Incorporating Topic Information in a Global Feature Selection Schema for Authorship Attribution


Creative Commons License

Agun H. V., YILMAZEL Ö.

IEEE ACCESS, cilt.7, ss.98522-98529, 2019 (SCI-Expanded) identifier identifier

  • Yayın Türü: Makale / Tam Makale
  • Cilt numarası: 7
  • Basım Tarihi: 2019
  • Doi Numarası: 10.1109/access.2019.2930536
  • Dergi Adı: IEEE ACCESS
  • Derginin Tarandığı İndeksler: Science Citation Index Expanded (SCI-EXPANDED), Scopus
  • Sayfa Sayıları: ss.98522-98529
  • Anahtar Kelimeler: Authorship attribution, feature selection, text classification
  • Anadolu Üniversitesi Adresli: Evet

Özet

Authorship attribution (AA) is a stylometric analysis task of finding the author of an anonymous/disputed text document.
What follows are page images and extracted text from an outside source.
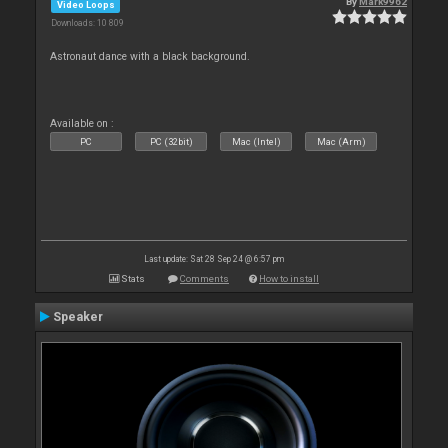
By
Mark9962
Video Loops
Downloads: 10 809
Astronaut dance with a black background.
Available on :
PC
PC (32bit)
Mac (Intel)
Mac (Arm)
Last update: Sat 28 Sep 24 @ 6:57 pm
Stats
Comments
How to install
Speaker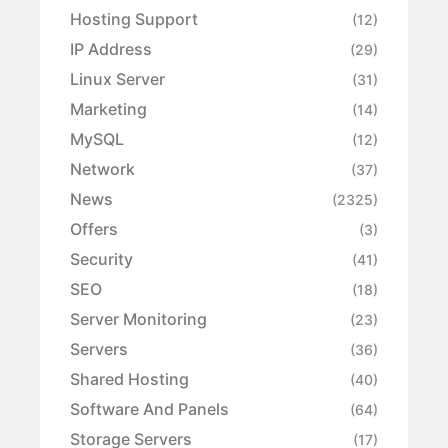
Hosting Support
(12)
IP Address
(29)
Linux Server
(31)
Marketing
(14)
MySQL
(12)
Network
(37)
News
(2325)
Offers
(3)
Security
(41)
SEO
(18)
Server Monitoring
(23)
Servers
(36)
Shared Hosting
(40)
Software And Panels
(64)
Storage Servers
(17)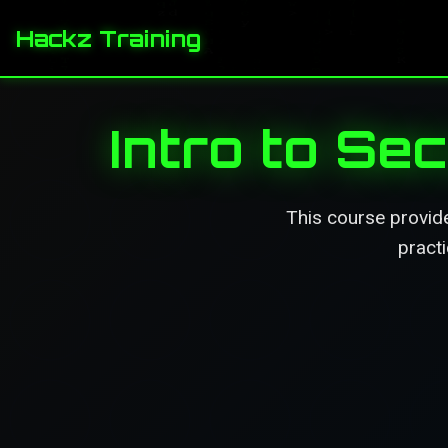
Hackz Training
Intro to S
This course provide
practi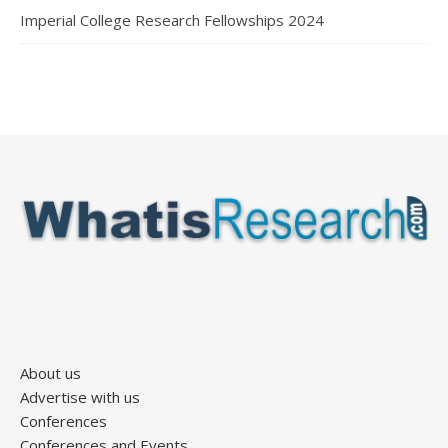
Imperial College Research Fellowships 2024
About us
Advertise with us
Conferences
Conferences and Events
In AA, the performance improvement of class-based feature selection schemas, such as Chi-square, and Gini index over frequency-based feature selection schemas, such as document frequency, common n-grams, and inverted document frequency has been shown to be limited. In AA, the feature selection process is significantly affected by topic distributions. In this paper, we assess the performance of a global feature selection approach into which the document's topic category is incorporated to scale the existing feature weights. In this approach, the common features of an author among different topics indicate higher relevance for the author and thus have higher weights. On the other hand, features with biased topic distributions are assumed to have high topic relevance and lower weights. In this approach, the global topic measure and the author specific topic measure are combined in order to scale the existing selection weights of the features. The ten-fold cross-validation experiment result on a multi-topic dataset with a random topic distribution indicates that our approach improves the performance of Chi-square, modified Gini index, and common n-grams schemas significantly in the best performing configurations of the classifiers.